REQUIRED WORK:
Every line of the records below that holds the word "Durham" should be copied out.
- - - - -
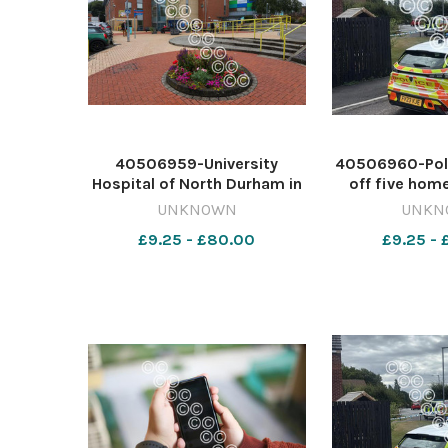
40506959-University
40506960-Pol
Hospital of North Durham in
off five home
Durham City Image: Chris
Image: AMEL
UNKNOWN
UNKN
BoothNORTHERN ECHO
642415601-
£9.25 - £80.00
£9.25 -
642376418-dar Breast
murder bid 
cancer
- - - - -
RESULT OF THE EXERCISE:
Hospital of North Durham in
Durham City Image: Chris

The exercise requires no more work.